(Records excerpted from a collection)

============

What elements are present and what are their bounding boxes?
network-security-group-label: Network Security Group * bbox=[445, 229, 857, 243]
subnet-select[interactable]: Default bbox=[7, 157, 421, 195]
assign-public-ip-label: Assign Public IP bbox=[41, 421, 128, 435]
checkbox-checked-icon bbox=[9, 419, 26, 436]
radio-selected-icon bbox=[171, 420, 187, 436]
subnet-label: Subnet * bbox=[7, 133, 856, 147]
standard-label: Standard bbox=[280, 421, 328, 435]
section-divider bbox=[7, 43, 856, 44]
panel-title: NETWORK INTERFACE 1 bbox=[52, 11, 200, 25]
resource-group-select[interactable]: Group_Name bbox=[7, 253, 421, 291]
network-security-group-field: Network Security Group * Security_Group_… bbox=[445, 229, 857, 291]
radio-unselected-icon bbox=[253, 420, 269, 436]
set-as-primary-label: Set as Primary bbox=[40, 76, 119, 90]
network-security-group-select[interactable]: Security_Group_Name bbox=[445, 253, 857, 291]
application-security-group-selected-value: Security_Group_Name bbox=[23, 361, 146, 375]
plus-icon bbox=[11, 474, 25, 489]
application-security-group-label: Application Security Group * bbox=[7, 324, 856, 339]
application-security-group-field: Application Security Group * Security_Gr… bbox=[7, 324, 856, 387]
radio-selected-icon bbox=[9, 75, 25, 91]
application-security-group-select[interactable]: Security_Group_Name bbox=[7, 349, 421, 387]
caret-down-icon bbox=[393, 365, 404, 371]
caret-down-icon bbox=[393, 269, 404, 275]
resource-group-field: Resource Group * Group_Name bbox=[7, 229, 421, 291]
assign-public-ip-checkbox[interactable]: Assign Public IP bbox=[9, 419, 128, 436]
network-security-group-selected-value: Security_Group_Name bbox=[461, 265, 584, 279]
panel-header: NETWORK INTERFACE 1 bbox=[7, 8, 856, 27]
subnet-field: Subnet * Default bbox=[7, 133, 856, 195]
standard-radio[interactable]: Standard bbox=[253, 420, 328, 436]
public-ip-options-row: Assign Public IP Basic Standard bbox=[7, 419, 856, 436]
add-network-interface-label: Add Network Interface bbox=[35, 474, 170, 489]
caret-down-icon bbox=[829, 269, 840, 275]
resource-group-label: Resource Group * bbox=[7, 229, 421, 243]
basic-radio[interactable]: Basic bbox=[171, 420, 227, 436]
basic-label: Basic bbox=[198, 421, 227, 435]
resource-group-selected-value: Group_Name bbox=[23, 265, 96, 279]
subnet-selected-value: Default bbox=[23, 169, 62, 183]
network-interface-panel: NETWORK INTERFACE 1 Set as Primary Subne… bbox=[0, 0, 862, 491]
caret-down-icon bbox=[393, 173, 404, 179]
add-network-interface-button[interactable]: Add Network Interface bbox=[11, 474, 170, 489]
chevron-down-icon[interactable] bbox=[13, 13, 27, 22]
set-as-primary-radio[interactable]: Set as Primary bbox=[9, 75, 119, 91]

============

YOUR ASSIGNMENT: Go through the records above and write each one out again exactly.

SOLUTION TO THIS PROBLEM:
What elements are present and what are their bounding boxes?
network-security-group-label: Network Security Group * bbox=[445, 229, 857, 243]
subnet-select[interactable]: Default bbox=[7, 157, 421, 195]
assign-public-ip-label: Assign Public IP bbox=[41, 421, 128, 435]
checkbox-checked-icon bbox=[9, 419, 26, 436]
radio-selected-icon bbox=[171, 420, 187, 436]
subnet-label: Subnet * bbox=[7, 133, 856, 147]
standard-label: Standard bbox=[280, 421, 328, 435]
section-divider bbox=[7, 43, 856, 44]
panel-title: NETWORK INTERFACE 1 bbox=[52, 11, 200, 25]
resource-group-select[interactable]: Group_Name bbox=[7, 253, 421, 291]
network-security-group-field: Network Security Group * Security_Group_… bbox=[445, 229, 857, 291]
radio-unselected-icon bbox=[253, 420, 269, 436]
set-as-primary-label: Set as Primary bbox=[40, 76, 119, 90]
network-security-group-select[interactable]: Security_Group_Name bbox=[445, 253, 857, 291]
application-security-group-selected-value: Security_Group_Name bbox=[23, 361, 146, 375]
plus-icon bbox=[11, 474, 25, 489]
application-security-group-label: Application Security Group * bbox=[7, 324, 856, 339]
application-security-group-field: Application Security Group * Security_Gr… bbox=[7, 324, 856, 387]
radio-selected-icon bbox=[9, 75, 25, 91]
application-security-group-select[interactable]: Security_Group_Name bbox=[7, 349, 421, 387]
caret-down-icon bbox=[393, 365, 404, 371]
caret-down-icon bbox=[393, 269, 404, 275]
resource-group-field: Resource Group * Group_Name bbox=[7, 229, 421, 291]
assign-public-ip-checkbox[interactable]: Assign Public IP bbox=[9, 419, 128, 436]
network-security-group-selected-value: Security_Group_Name bbox=[461, 265, 584, 279]
panel-header: NETWORK INTERFACE 1 bbox=[7, 8, 856, 27]
subnet-field: Subnet * Default bbox=[7, 133, 856, 195]
standard-radio[interactable]: Standard bbox=[253, 420, 328, 436]
public-ip-options-row: Assign Public IP Basic Standard bbox=[7, 419, 856, 436]
add-network-interface-label: Add Network Interface bbox=[35, 474, 170, 489]
caret-down-icon bbox=[829, 269, 840, 275]
resource-group-label: Resource Group * bbox=[7, 229, 421, 243]
basic-radio[interactable]: Basic bbox=[171, 420, 227, 436]
basic-label: Basic bbox=[198, 421, 227, 435]
resource-group-selected-value: Group_Name bbox=[23, 265, 96, 279]
subnet-selected-value: Default bbox=[23, 169, 62, 183]
network-interface-panel: NETWORK INTERFACE 1 Set as Primary Subne… bbox=[0, 0, 862, 491]
caret-down-icon bbox=[393, 173, 404, 179]
add-network-interface-button[interactable]: Add Network Interface bbox=[11, 474, 170, 489]
chevron-down-icon[interactable] bbox=[13, 13, 27, 22]
set-as-primary-radio[interactable]: Set as Primary bbox=[9, 75, 119, 91]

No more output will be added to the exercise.